**INPUT FOR THIS TASK:**
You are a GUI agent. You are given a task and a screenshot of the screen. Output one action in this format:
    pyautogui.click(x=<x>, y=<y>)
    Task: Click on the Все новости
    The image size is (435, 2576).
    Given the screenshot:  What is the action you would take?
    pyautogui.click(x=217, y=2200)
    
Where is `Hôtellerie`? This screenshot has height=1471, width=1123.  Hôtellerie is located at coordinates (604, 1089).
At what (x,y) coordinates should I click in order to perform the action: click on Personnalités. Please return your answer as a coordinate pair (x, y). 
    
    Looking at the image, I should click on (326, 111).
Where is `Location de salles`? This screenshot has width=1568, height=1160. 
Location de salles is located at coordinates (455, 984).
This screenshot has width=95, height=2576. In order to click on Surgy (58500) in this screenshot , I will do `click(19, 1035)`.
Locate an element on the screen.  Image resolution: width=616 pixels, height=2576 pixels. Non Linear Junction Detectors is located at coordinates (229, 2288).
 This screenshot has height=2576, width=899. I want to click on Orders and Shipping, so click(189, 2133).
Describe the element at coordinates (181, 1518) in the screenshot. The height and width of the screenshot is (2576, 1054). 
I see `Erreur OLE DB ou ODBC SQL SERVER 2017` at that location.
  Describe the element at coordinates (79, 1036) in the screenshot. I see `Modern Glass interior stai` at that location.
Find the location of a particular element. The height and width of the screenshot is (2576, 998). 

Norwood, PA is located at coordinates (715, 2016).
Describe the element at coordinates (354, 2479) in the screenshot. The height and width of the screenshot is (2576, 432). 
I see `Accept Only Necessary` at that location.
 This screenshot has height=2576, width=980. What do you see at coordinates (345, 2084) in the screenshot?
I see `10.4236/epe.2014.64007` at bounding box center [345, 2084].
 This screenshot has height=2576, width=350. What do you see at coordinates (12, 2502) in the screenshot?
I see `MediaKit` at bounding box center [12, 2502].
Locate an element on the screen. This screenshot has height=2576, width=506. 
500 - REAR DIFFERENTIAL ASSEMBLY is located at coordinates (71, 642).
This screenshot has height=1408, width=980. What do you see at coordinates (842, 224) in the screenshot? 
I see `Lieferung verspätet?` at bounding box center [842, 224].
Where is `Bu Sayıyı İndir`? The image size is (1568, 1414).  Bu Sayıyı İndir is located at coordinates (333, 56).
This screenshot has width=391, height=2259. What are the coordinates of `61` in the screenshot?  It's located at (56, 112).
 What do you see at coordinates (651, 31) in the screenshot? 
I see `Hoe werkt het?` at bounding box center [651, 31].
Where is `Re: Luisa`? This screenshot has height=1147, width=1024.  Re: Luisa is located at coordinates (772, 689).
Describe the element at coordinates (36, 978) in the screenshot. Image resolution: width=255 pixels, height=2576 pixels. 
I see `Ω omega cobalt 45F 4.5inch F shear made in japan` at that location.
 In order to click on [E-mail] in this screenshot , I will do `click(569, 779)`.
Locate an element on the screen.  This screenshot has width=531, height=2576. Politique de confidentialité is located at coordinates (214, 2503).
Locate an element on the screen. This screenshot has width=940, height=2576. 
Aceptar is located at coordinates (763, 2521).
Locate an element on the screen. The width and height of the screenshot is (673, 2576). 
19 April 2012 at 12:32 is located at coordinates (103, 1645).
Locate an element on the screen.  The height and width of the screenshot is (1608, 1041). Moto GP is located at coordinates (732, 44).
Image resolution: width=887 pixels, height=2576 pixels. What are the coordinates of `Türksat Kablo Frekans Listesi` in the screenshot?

**EXERCISE DETAILS:**
Count of lines holding the string "size": please work it out for the entries above and give the number alone.

**RESPONSE TO THE TASK:**
2